Recent Achievements
Govia Thameslink Railway: Britain’s busiest railway
Case Study at a glance
Approx 279 million
passenger journeys a year, around one in five of all UK rail journeys
More than 1,500 new carriages
introduced through a £2 billion modernisation programme
A fleet of 468 trains
with approx. 7,400 staff
Pre-nationalisation in May 2026, Go-Ahead, through our Govia joint venture with Keolis, ran the largest and most complex rail franchise in the UK for over two decades. Govia Thameslink Railway (GTR) carries roughly one in five of every rail journey made in Britain, through London and much of the South East. Every day, hundreds of thousands of people rely on GTR to travel into and across the capital on services that connect Brighton, Cambridge, Peterborough, Gatwick and dozens of towns in between.
Govia, the joint venture between Go-Ahead and Keolis, has been operating commuter rail since 1996. Govia took on Southern in 2001, absorbed Gatwick Express in 2008, and were awarded the combined Thameslink, Southern and Great Northern franchise in 2014. GTR comprises of four operating brands, that together carried around 279 million passenger journeys a year.
- Thameslink: North-south services through the heart of London, running up to 24 trains an hour through the central core.
- Southern: The south London commuter network, connecting the capital with Sussex, the south coast and the Surrey suburbs.
- Great Northern : Connects north London to Cambridge, Peterborough and King’s Lynn, including the recently digitised Northern City Line.
- Gatwick Express: The dedicated express service between London Victoria and Gatwick Airport.
Modernising one of the country’s oldest fleets
A railway is only as good as the trains that run on it. Between 2014-2019, GTR’s £2 billion train modernisation programme replaced ageing rolling stock with more than 1,500 new carriages – turning what had been one of the UK’s oldest fleets into one of its most modern.
New Class 700s entered service on Thameslink, new Class 717s replaced 40-year-old trains on Great Northern, and a new Class 387 fleet was rolled out across Gatwick Express. For customers, that meant air conditioning, better accessibility, real-time travel information and Wi-Fi becoming the standard rather than the exception.
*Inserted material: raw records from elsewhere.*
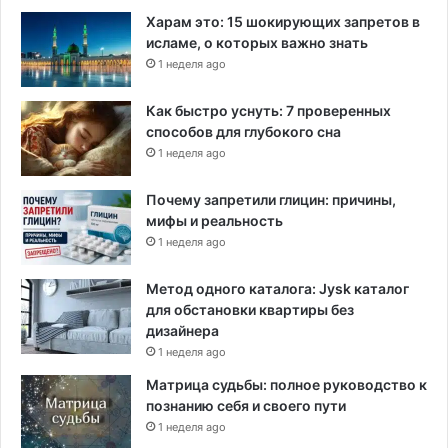
о
Харам это: 15 шокирующих запретов в
м
исламе, о которых важно знать
с
1 неделя ago
е
к
Как быстро уснуть: 7 проверенных
т
способов для глубокого сна
о
1 неделя ago
р
е
Почему запретили глицин: причины,
п
мифы и реальность
р
1 неделя ago
е
в
ы
Метод одного каталога: Jysk каталог
с
для обстановки квартиры без
и
дизайнера
л
1 неделя ago
о
Матрица судьбы: полное руководство к
о
познанию себя и своего пути
ж
1 неделя ago
и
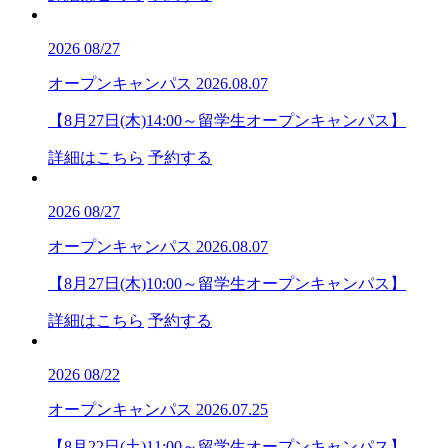
2026
08/27
オープンキャンパス
2026.08.07
【8月27日(木)14:00～留学生オープンキャンパス】
詳細はこちら
予約する
2026
08/27
オープンキャンパス
2026.08.07
【8月27日(木)10:00～留学生オープンキャンパス】
詳細はこちら
予約する
2026
08/22
オープンキャンパス
2026.07.25
【8月22日(土)11:00～留学生オープンキャンパス】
GTR was also the first mainline operator in the UK to introduce digital signalling, on the Thameslink core in 2019, and went on to lead the £2 billion East Coast Digital Programme – Britain’s first major brownfield digital signalling project. The £100 million Project Aurora upgrade brought live CCTV and remote diagnostics to fleets across the network, helping crews fix issues before they affected customers or delayed services.
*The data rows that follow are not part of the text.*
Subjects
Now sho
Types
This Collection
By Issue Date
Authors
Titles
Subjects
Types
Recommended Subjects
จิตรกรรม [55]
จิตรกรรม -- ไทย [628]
All of this was delivered alongside the £6 billion Thameslink Programme (2009-2020), which expanded London’s rail capacity by 50% through the rebuilding of London Bridge, modernising of stations from Kings Cross to Gatwick, and bringing in new signalling.
Social value: a railway that showed up for its communities
At Go-Ahead, customers sit at the centre of our values. That is why so much of our work on GTR went into improving and innovating across the passenger experience, to make travel easier and more convenient for the millions of people who relied on the network every day, with a more welcoming journey from start to finish.
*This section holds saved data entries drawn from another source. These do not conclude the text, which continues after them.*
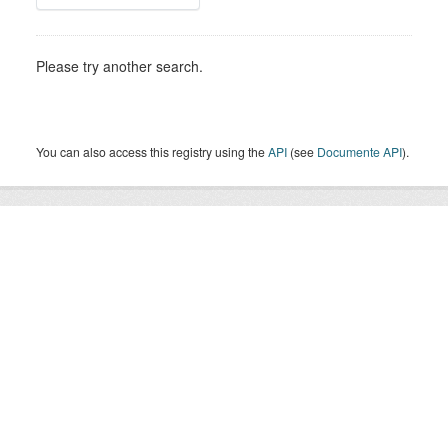
Please try another search.
You can also access this registry using the
API
(see
Documente API
).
- Pre-booked assistance journeys grew from 55,000 to 74,000 in two years between 2023-2025, providing a more accessible service for customers with additional needs.
- Customer satisfaction climbed to 90% on Great Northern and 83% on Southern.
- Staff training enabled nearly 600 suicide prevention interventions across the network from 2019 onwards.
- Through the Your Station, Your Community fund, GTR backed local charities working on mental health, education, employability and the environment.
Economic value: investment that landed locally
GTR pioneered industry-leading methods for measuring and reporting social value. In GTR’s final Social Impact Report (December 2024 to March 2025), 72% of contracts were awarded to small and medium enterprises, generating £1.58 million in additional value and strengthening local economic participation.
That sat alongside billions of pounds of investment delivered into Britain’s rail infrastructure: new fleets, signalling, stations and digital systems, with much of it delivered through UK suppliers.
A legacy to be proud of
After more than a decade running the busiest railway in the country, Go-Ahead helped turn one of the most demanding networks in Europe into a more modern, more reliable and more welcoming railway for the millions of people who depended on it every day.
With more passengers carried, more journeys modernised and more communities better connected, this is the legacy we are proud to have delivered.